Non-perturbative renormalization for general improved staggered bilinears

TL;DR

This paper develops a non-perturbative method to calculate renormalization factors for staggered fermion bilinears, improving accuracy by avoiding mixing and comparing results with perturbation theory.

Contribution

It introduces covariant bilinears that transform irreducibly, enabling precise non-perturbative renormalization for arbitrary spin and taste staggered bilinears.

Findings

NPR factors for staggered bilinears are computed and compared to 1-loop perturbation theory.

Covariant bilinears do not mix under lattice symmetries, simplifying renormalization.

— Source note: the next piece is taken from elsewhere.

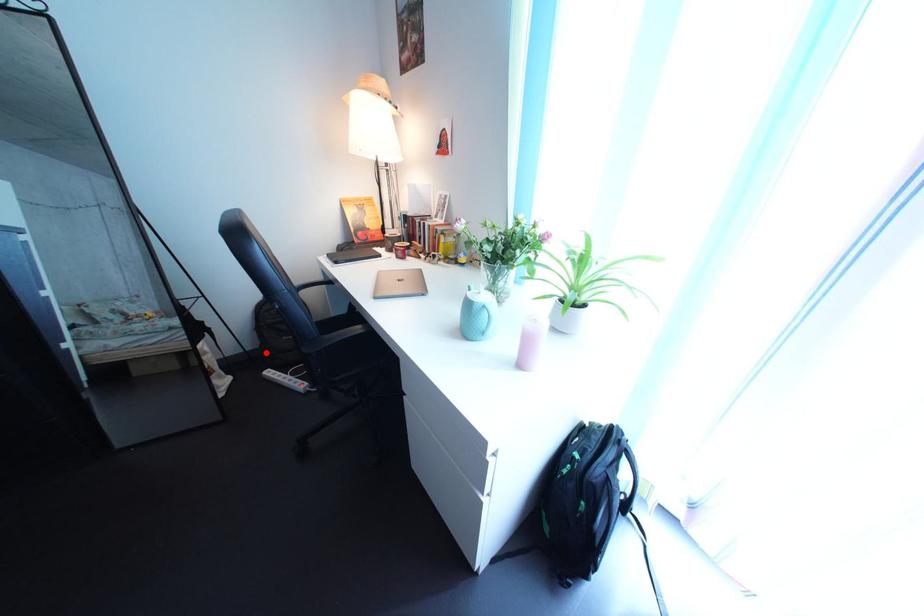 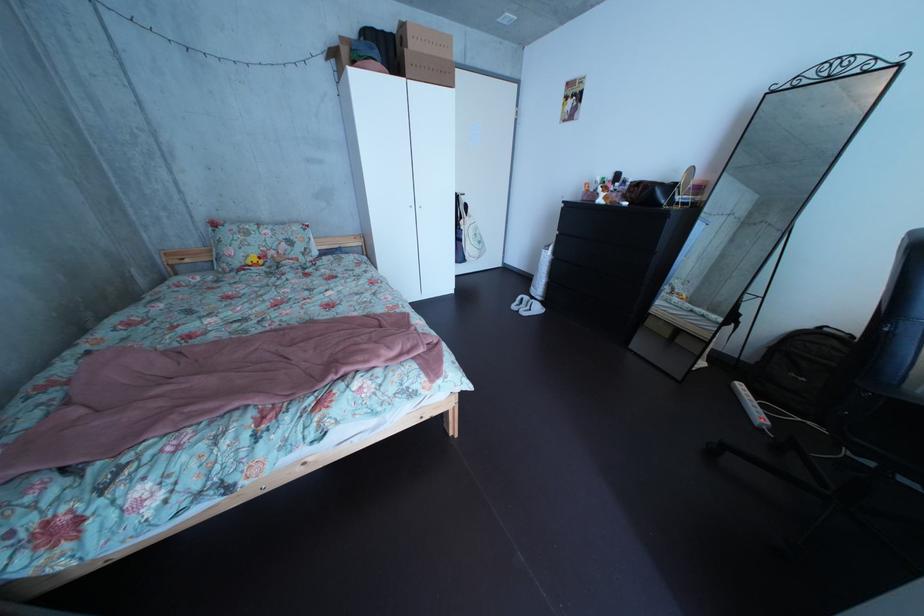 Question: A red point is marked in image1. In image2, is the corresponding 3D point closer to the camera or farther? Reply with the corresponding letter.

Choices:
 (A) The corresponding 3D point is closer.
 (B) The corresponding 3D point is farther.

Answer: (B)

Results show good agreement between NPR and perturbative calculations for certain ratios.

Abstract

We present results for non-perturbative renormalization (NPR) factors for staggered fermion bilinears of arbitrary spin and taste. We use "covariant" bilinears which transform irreducibly under the lattice translation and rotation group, and thus do not mix. We form ~ 30 ratios which have no anomalous dimensions, and compare the NPR results to those from 1-loop perturbation theory. We also compare the absolute renormalization factors (which, in general, do have anomalous dimensions) to 1-loop perturbation theory. We use asqtad and HYP-smeared staggered valence fermions on the coarse MILC asqtad lattices.